Discussions are questioning again and again of the road blocks, the fuck-up moments that prevent neighborhoods from getting better:
It is the toxic cocktail of too many and too rigid, often nonsensical, fear-driven structures (pseudo-participation) and regulations (on parking spaces, fire protection, uses, noise, distance areas, eaves heights, etc.), too long approval periods (understaffed, underqualified, unloved offices) and forms of organization that lead to nonsensical prioritization (quantities instead of qualities, self-will instead of the common good).
At a level above this, there is usually a lack of social and urban visions.
I met Le Corbusier's successors in Aarhus, who show how things can be done better. There, the former harbor is being converted into a new city quarter. The building heights range from single-storey wooden sheds to 140-metre skyscrapers. Grain-covered, with large viewing terraces, greened and populated. I also find a generation house, a swimming pool in the harbor basin, a sailing school, a water sports centre and a theatre close together. Although many things are still unfinished building sites, Aarhus realizes even at this stage of development a temporarily housing of pubs, bars and restaurants in containers because they don’t want to be without. Le Corbusier 2.0.
Two kilometers further south, I see how the same can be done in an old town. The outdated Salling department store in the pedestrian zone has been given a new lease of life with restaurants, cafés, gardens and a stage on the roof with a view over the whole city.

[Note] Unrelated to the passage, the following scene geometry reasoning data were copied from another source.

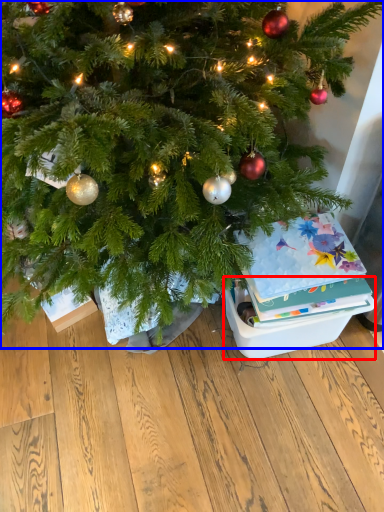 Question: Among these objects, which one is farthest to the camera, storage box (highlighted by a red box) or christmas tree (highlighted by a blue box)?

Choices:
 (A) storage box
 (B) christmas tree

Answer: (A) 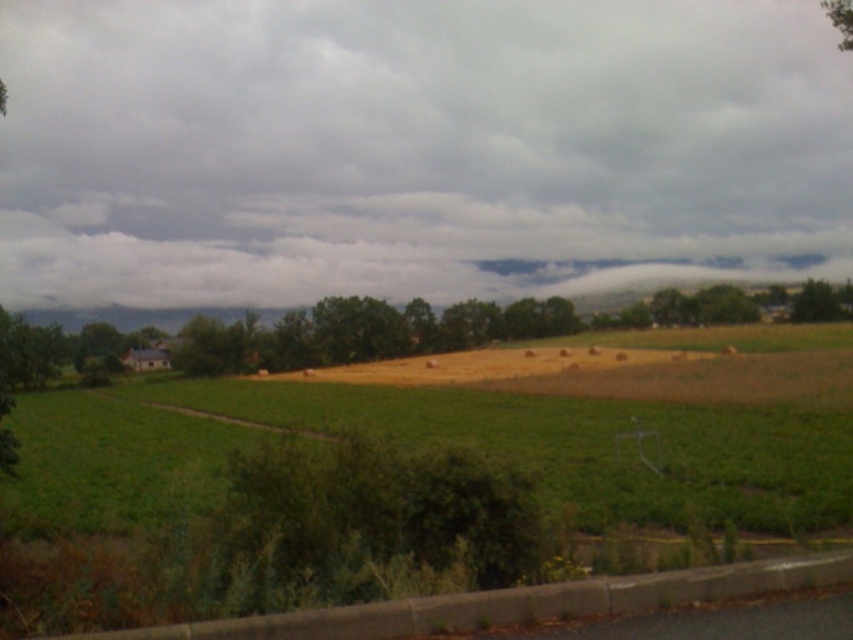 Which is in front, point (756, 188) or point (408, 340)?

Positioned in front is point (408, 340).

The height and width of the screenshot is (640, 853). Identify the location of cloudy sky at upper center. (416, 147). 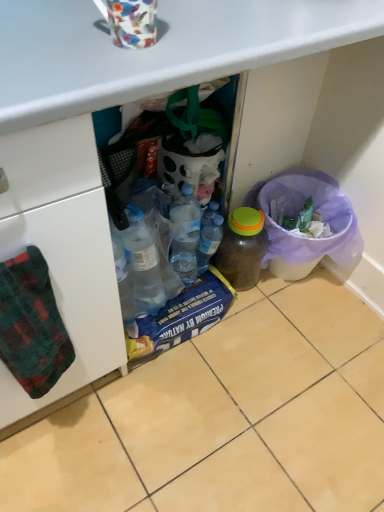 Question: Considering the relative sizes of translucent plastic bin at lower right and translucent plastic bottle at center, the 2th bottle viewed from the right, in the image provided, is translucent plastic bin at lower right bigger than translucent plastic bottle at center, the 2th bottle viewed from the right,?

Choices:
 (A) no
 (B) yes

Answer: (B)

Question: Is translucent plastic bin at lower right thinner than translucent plastic bottle at center, which is the first bottle from left to right?

Choices:
 (A) no
 (B) yes

Answer: (A)

Question: Does translucent plastic bin at lower right lie in front of translucent plastic bottle at center, the 2th bottle viewed from the right?

Choices:
 (A) yes
 (B) no

Answer: (A)

Question: Would you say translucent plastic bin at lower right contains translucent plastic bottle at center, which is the first bottle from left to right?

Choices:
 (A) yes
 (B) no

Answer: (B)

Question: From a real-world perspective, is translucent plastic bin at lower right physically below translucent plastic bottle at center, the 2th bottle viewed from the right?

Choices:
 (A) no
 (B) yes

Answer: (B)

Question: Choose the correct answer: Is translucent plastic bin at lower right inside beige tile at lower center or outside it?

Choices:
 (A) outside
 (B) inside

Answer: (A)

Question: Does point (309, 262) appear closer or farther from the camera than point (294, 452)?

Choices:
 (A) farther
 (B) closer

Answer: (A)

Question: In terms of size, does translucent plastic bin at lower right appear bigger or smaller than beige tile at lower center?

Choices:
 (A) small
 (B) big

Answer: (A)

Question: Considering the positions of translucent plastic bin at lower right and beige tile at lower center in the image, is translucent plastic bin at lower right wider or thinner than beige tile at lower center?

Choices:
 (A) thin
 (B) wide

Answer: (A)

Question: Considering the positions of green plaid towel at left and floral-patterned ceramic mug at upper center in the image, is green plaid towel at left wider or thinner than floral-patterned ceramic mug at upper center?

Choices:
 (A) wide
 (B) thin

Answer: (B)

Question: Visually, is green plaid towel at left positioned to the left or to the right of floral-patterned ceramic mug at upper center?

Choices:
 (A) right
 (B) left

Answer: (B)

Question: In terms of height, does green plaid towel at left look taller or shorter compared to floral-patterned ceramic mug at upper center?

Choices:
 (A) tall
 (B) short

Answer: (A)

Question: From the image's perspective, is green plaid towel at left located above or below floral-patterned ceramic mug at upper center?

Choices:
 (A) below
 (B) above

Answer: (A)

Question: Considering the positions of point (344, 375) and point (137, 41), is point (344, 375) closer or farther from the camera than point (137, 41)?

Choices:
 (A) farther
 (B) closer

Answer: (A)

Question: Looking at their shapes, would you say beige tile at lower center is wider or thinner than floral-patterned ceramic mug at upper center?

Choices:
 (A) thin
 (B) wide

Answer: (B) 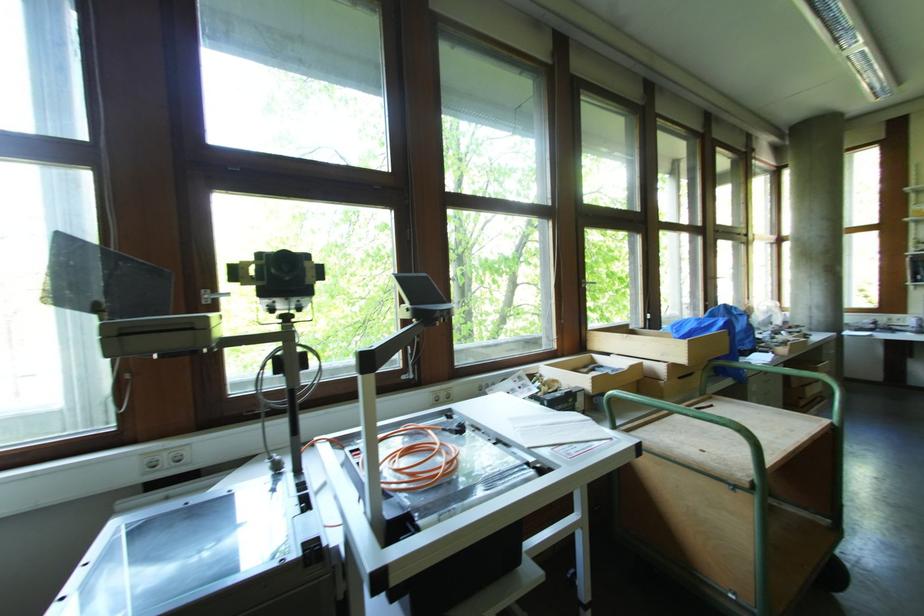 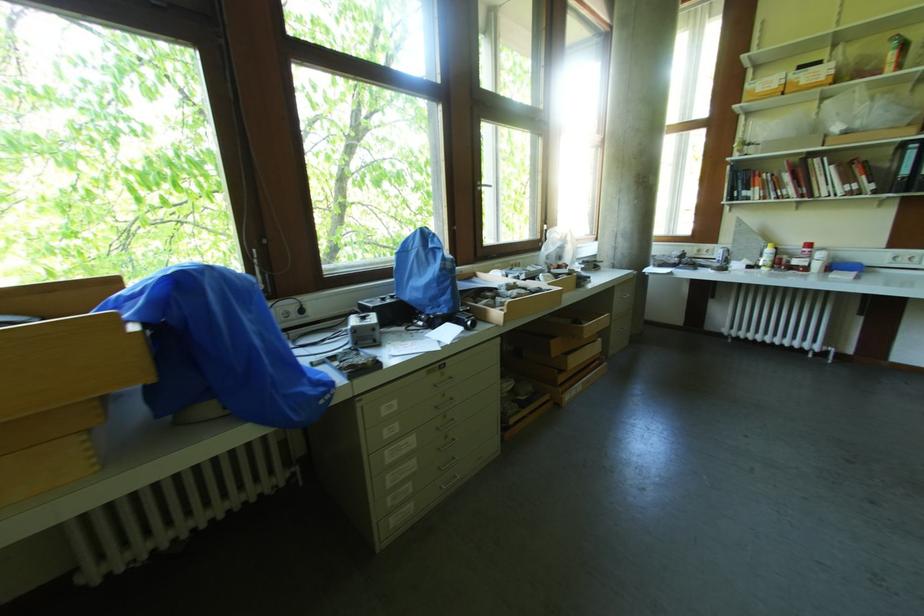 In a continuous first-person perspective shot, in which direction is the camera moving?

The cameraman walked toward right, forward. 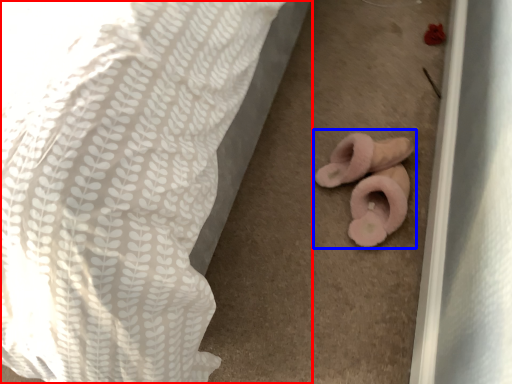 Question: Among these objects, which one is nearest to the camera, bed (highlighted by a red box) or stuff (highlighted by a blue box)?

Choices:
 (A) bed
 (B) stuff

Answer: (A) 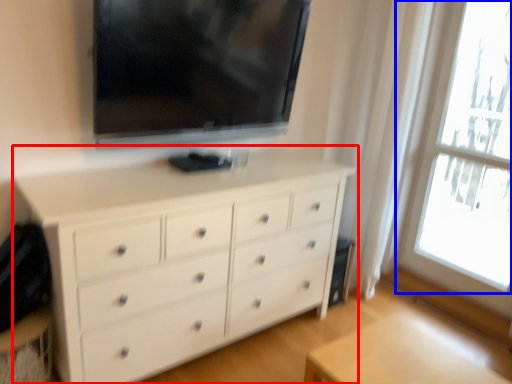 Question: Which of the following is the farthest to the observer, chest of drawers (highlighted by a red box) or window (highlighted by a blue box)?

Choices:
 (A) chest of drawers
 (B) window

Answer: (B) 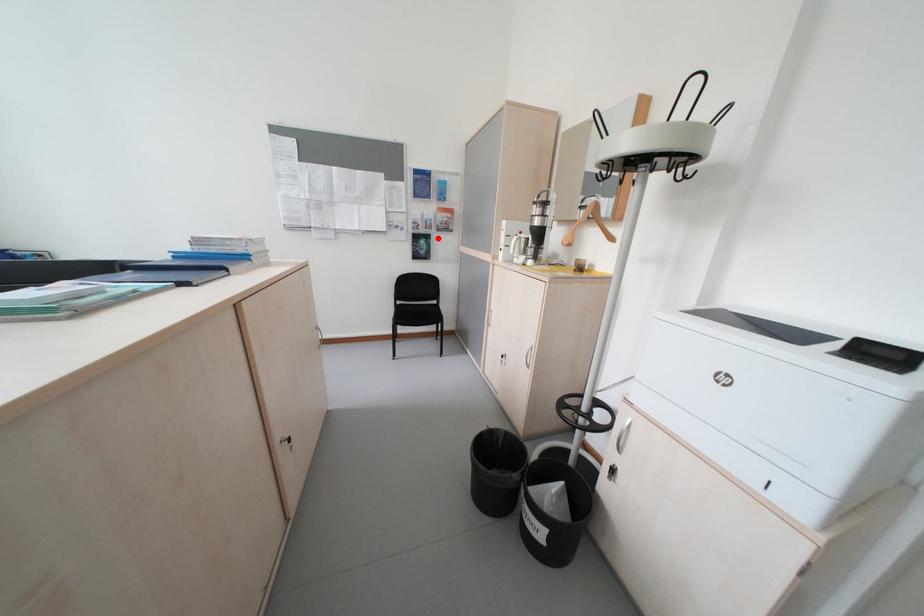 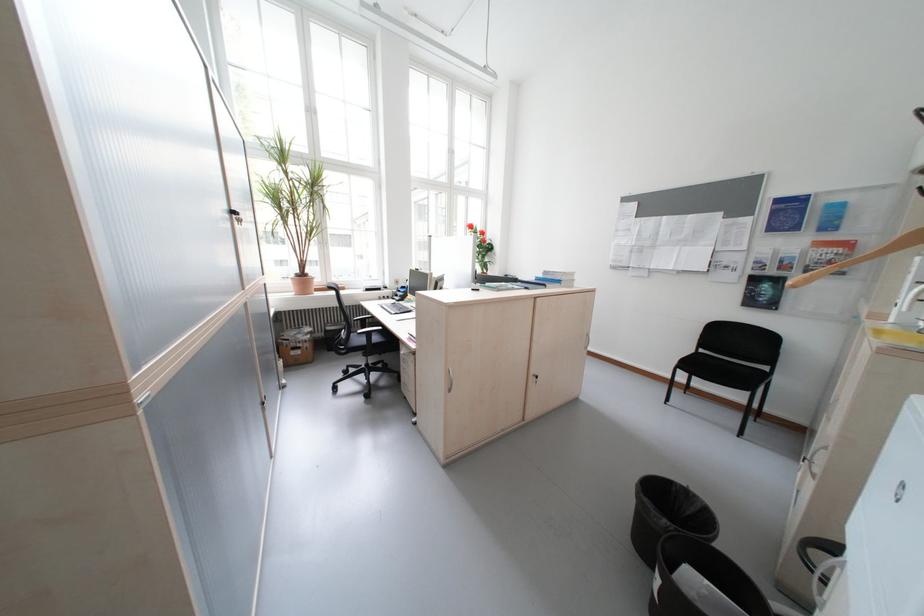 Question: I am providing you with two images of the same scene from different viewpoints. Image1 has a red point marked. In image2, the corresponding 3D location appears at what relative position? Reply with the corresponding letter.

Choices:
 (A) Closer
 (B) Farther

Answer: (B)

Aarhus has its architect Stephen Willacy to thank for this. The charismatic Briton has been guiding the urban destiny here since 2012 in an inventive and visionary way. Appointing an innovative, inspiring architect as city architect and granting him or her influence seems like a good idea.
Le Corbusier would probably have liked that.
All building is made for people. They argue and get along again. And they love nothing more than coming together and being on the road together. That works so much better in lively and friendly neighborhoods.